What to produce
List each line of the data that holds the string "Marilyn".

#### Dataset content

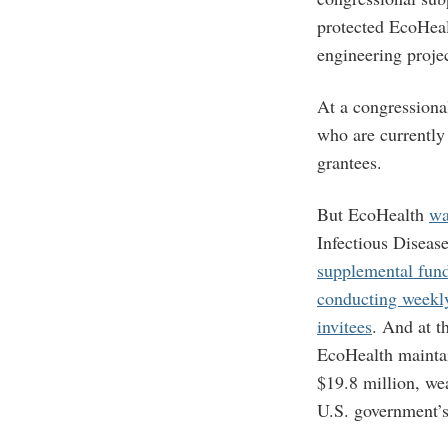
protected EcoHeal
engineering proje
At a congressiona
who are currentl
grantees.
But EcoHealth
wa
Infectious Disease
supplemental fun
conducting weekly
invitees
. And at t
EcoHealth mainta
$19.8 million, wea
U.S. government’s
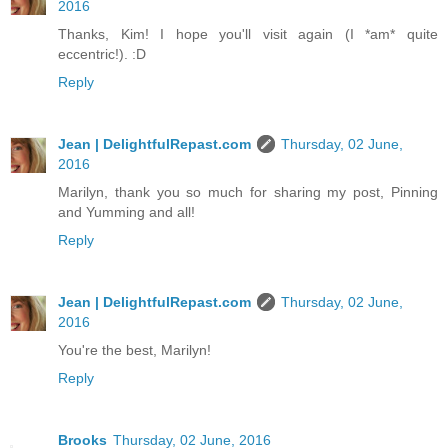
2016
Thanks, Kim! I hope you'll visit again (I *am* quite
eccentric!). :D
Reply
Jean | DelightfulRepast.com
Thursday, 02 June,
2016
Marilyn, thank you so much for sharing my post, Pinning
and Yumming and all!
Reply
Jean | DelightfulRepast.com
Thursday, 02 June,
2016
You're the best, Marilyn!
Reply
Brooks
Thursday, 02 June, 2016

########

Written answer
Marilyn, thank you so much for sharing my post, Pinning
You're the best, Marilyn!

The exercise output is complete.